The fact that Rheingold’s music is very “busy” may explain why Fabio Luisi is more comfortable here than elsewhere. There are lots of “micro goals” for him to concentrate on while most scenes have a clear rhythmic lead to follow. The orchestra was in very good shape and, except for the fact that some scenes lost steam and energy has to be built from scratch. Erda scene, for instance, was low valley to build up from and the closing scene resulted less climactic than it should. All in all, a good performance, strongly cast.

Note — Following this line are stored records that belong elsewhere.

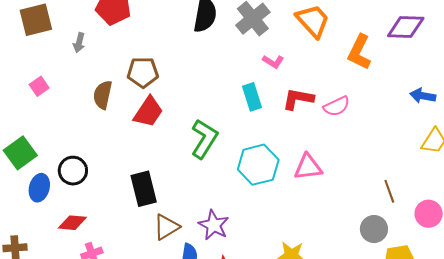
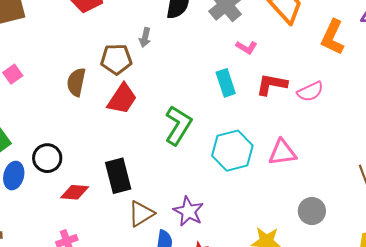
gray arrow: (79, 43) -> (145, 37), moved
red diamond: (72, 223) -> (75, 192), moved
gray circle: (374, 229) -> (312, 211), moved

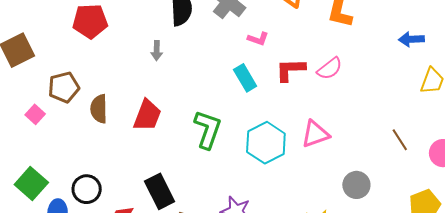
brown pentagon: (116, 59) -> (64, 87), moved

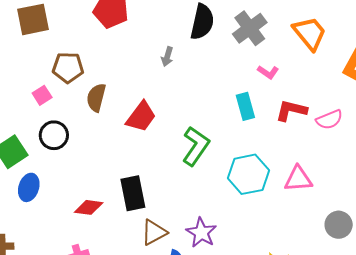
pink square: (35, 114) -> (42, 95), moved
gray circle: (356, 185) -> (339, 225), moved
black circle: (87, 189) -> (54, 135), moved

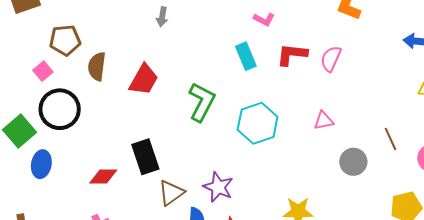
pink semicircle: (329, 120) -> (331, 59), turned 144
black circle: (54, 135) -> (60, 109), size x1.4
pink triangle: (298, 179) -> (324, 121), moved, size x0.7

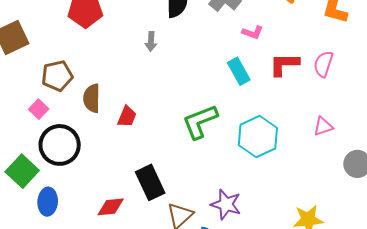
red trapezoid: (144, 80) -> (127, 117), moved, size x0.7
green L-shape: (202, 102) -> (200, 122), turned -132

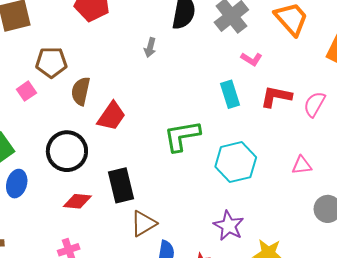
red trapezoid: (127, 117) -> (111, 116), size x1.4
black circle: (60, 145) -> (67, 151), moved
purple star: (226, 204) -> (229, 226), moved

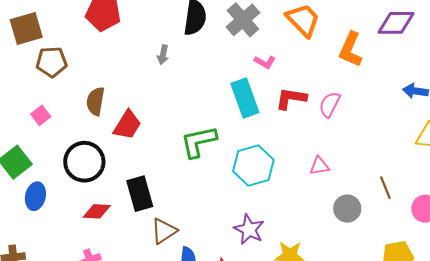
brown pentagon: (51, 62) -> (52, 62), moved
pink square: (26, 91) -> (41, 115), moved
cyan rectangle: (230, 94) -> (245, 98), size x1.4

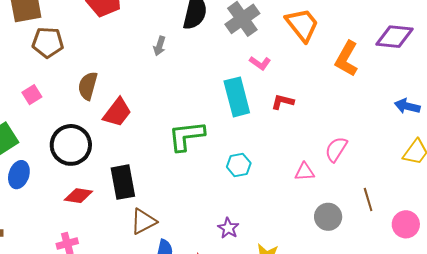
red L-shape: (291, 98) -> (283, 102), size x0.7
pink semicircle: (330, 104) -> (336, 149), moved
cyan hexagon: (253, 166) -> (239, 165), size x0.6
purple star: (249, 229) -> (228, 228), size x0.7

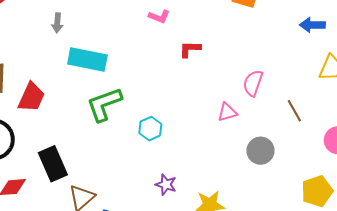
cyan rectangle: (237, 97) -> (87, 60), moved, turned -51
cyan hexagon: (239, 165) -> (150, 129), moved
brown line: (368, 199) -> (294, 111), moved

Replacing an indisposed Stephanie Blythe after having appeared as Mère Marie in Poulenc’s Dialogues des Carmelites, Elizabeth Bishop proved to be a first-rate Fricka, actually more varied, especially in what regards acting, than Blythe herself.  Wendy Bryn Harmer is a full-toned Freia and Meredith Arwady is a forceful but not fully idiomatic Erda. As he did in Munich, Stefan Margita was clearly the audience’s favorite as Loge. He actually was in better voice here than at the Bavarian State Opera, his singing smoother and even more fluent. He also made far more of the staging than Richard Croft on the telecast. Robert Brubaker was probably the loudest Rheingold Mime I have ever heard. Considering that he has sung the Emperor in Frau ohn Schatten (in the Deutsche Oper Berlin, for instance), this is a curious piece of casting. Richard Paul Fink’s Alberich finds the role of Alberich a bit low and heavy for his voice, but he is a good actor and has good diction. Greer Grimsley has never been a noble-toned Wotan, but a very powerful one with exciting high notes. Although Franz-Josef Selig is still a commendable Fasolt, it is sad to see how his beautiful voice has been deteriorating. In his brief contributions, Hans-Peter König (Fasolt) proves to be again a great asset in the Met’s Ring. One cannot forget Dwayne Croft’s firm-toned Donner.